TASK DESCRIPTION: All of the lines below are to be transcribed faithfully, with pictures excluded from the copy.

INFORMATION PROVIDED:
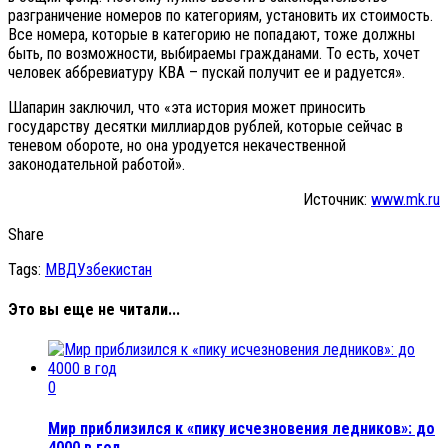
разграничение номеров по категориям, установить их стоимость.
Все номера, которые в категорию не попадают, тоже должны
быть, по возможности, выбираемы гражданами. То есть, хочет
человек аббревиатуру КВА – пускай получит ее и радуется».
Шапарин заключил, что «эта история может приносить
государству десятки миллиардов рублей, которые сейчас в
теневом обороте, но она уродуется некачественной
законодательной работой».
Источник:
www.mk.ru
Share
Tags:
МВД
Узбекистан
Это вы еще не читали...
0
Мир приблизился к «пику исчезновения ледников»: до
4000 в год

EXERCISE RESULT:
разграничение номеров по категориям, установить их стоимость.
Все номера, которые в категорию не попадают, тоже должны
быть, по возможности, выбираемы гражданами. То есть, хочет
человек аббревиатуру КВА – пускай получит ее и радуется».
Шапарин заключил, что «эта история может приносить
государству десятки миллиардов рублей, которые сейчас в
теневом обороте, но она уродуется некачественной
законодательной работой».
Источник:
www.mk.ru
Share
Tags:
МВД
Узбекистан
Это вы еще не читали...
0
Мир приблизился к «пику исчезновения ледников»: до
4000 в год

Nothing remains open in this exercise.